More than 70 years later, Magnatta revisited those memories Tuesday when U.S. Rep. Nita Lowey presented him with five service medals, which he earned but never received, while surrounded by his family in her New City office.
“What can I say? I’m overwhelmed,” Magnatta said after being given the medals. “There are a lot of memories. … I guess I’m lucky to be here because of all those bullets and flack and all what's happened.”
Magnatta entered the service in 1943 and trained as an aerial gunner. He was based in England and flew in B-17 airplanes, which his pilots nicknamed Short Snorters. His plane was shot down twice and he reached the rank of staff sergeant.

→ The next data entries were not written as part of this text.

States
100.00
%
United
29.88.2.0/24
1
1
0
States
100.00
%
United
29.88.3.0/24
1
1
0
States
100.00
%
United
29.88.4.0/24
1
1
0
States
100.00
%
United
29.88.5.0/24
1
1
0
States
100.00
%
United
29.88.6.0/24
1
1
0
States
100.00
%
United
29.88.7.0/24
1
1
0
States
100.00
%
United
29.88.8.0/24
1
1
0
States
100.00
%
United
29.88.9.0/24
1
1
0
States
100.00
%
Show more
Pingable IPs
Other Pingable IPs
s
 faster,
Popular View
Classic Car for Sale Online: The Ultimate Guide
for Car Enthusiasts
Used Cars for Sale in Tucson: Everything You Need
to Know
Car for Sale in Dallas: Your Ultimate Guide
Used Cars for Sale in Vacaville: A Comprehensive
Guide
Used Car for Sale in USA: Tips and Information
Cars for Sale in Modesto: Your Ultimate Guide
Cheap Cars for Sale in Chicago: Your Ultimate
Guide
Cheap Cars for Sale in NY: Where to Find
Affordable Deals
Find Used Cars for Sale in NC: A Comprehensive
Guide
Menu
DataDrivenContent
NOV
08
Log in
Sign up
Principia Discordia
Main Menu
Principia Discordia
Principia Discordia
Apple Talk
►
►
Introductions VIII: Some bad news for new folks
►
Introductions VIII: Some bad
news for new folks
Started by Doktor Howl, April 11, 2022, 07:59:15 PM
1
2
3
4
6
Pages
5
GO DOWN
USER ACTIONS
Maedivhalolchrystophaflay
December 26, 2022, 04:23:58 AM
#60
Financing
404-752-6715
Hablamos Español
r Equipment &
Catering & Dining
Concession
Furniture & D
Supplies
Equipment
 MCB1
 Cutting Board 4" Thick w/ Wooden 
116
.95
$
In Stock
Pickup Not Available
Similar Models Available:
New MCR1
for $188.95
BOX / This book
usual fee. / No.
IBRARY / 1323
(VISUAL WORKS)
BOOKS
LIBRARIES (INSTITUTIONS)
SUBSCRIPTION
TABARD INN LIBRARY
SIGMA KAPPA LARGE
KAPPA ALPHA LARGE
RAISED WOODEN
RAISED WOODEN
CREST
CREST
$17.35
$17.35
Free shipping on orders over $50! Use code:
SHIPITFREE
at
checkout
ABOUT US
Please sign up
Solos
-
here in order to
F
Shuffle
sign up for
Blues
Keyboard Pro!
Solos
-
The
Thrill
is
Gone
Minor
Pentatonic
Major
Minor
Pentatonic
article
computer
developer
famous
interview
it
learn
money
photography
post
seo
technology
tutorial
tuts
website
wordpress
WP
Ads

Magnatta, now living in New City, was awarded the Air Medal with three bronze oak leaf clusters; the Army Good Conduct Medal; the Air Force Recruiter Ribbon; the European-African-Middle Eastern Campaign with four bronze service stars; and the World War II Victory Medal.
Jeff Magnatta of New City, one of Alfred’s children, said he reached out to Lowey’s office late last year to inquire about the medals. He said it was important that his father receive the medals because “he earned them.”
Lowey, D-Harrison, said her office researched and tracked down the medals which Magnatta never received.
“Your service has enabled us — and our children and our grandchildren — to live in freedom,” Lowy said as she presented the medals to Magnatta. 
Born in January 1925 in Nyack, Alfred Magnatta later moved to Rockland Lake and then to Congers with his family. 
Alfred Magnatta attended three years at Congers High school before he entered World War II.
After the war, Alfred Magnatta returned to Congers. He and his wife Matilda, who was at Tuesday's ceremony, had four children.
In addition to becoming a licensed electrician, Alfred Magnatta joined the Congers Fire Department and eventually served as its chief for two years. In 1962, he became a Rockland deputy fire coordinator — a position he continues to hold.
At 92, Alfred Magnatta still responds to calls with the Congers Fire Department — “I stay outside now and offer support,” he said.
Jaime Manzella, one of Alfred Magnatta’s grandchildren, attended the ceremony with her children Jason, 10, and Julia, 12.
Manzella described Magnatta as “extremely modest" and said he rarely talked about his time in the war, but the family manages to draw some stories out of him occasionally.
“He just an amazing man,” Manzella said.
Jason Manzella said he looked up to his great-grandfather.
“It’s really cool,” the 10-year-old said when asked what he thought about Alfred Magnatta receiving the medals.
Assemblyman Kenneth Zebrowski, D-New City, who is one of Magnatta’s grandchildren, described his grandfather as the “rock of our family.”
“To us, he’s Papa. He’s at our family events, and he’s the guy who is helping us with construction from all his years as an electrician. … But his service to his country during World War II is something that gives us awe.”
Katie Magnatta of Valley Cottage, another grandchild, said Alfred Magnatta continued to remain extremely active.
“He never sits still; he’s always moving. … He really embodies the Greatest Generation,” she said.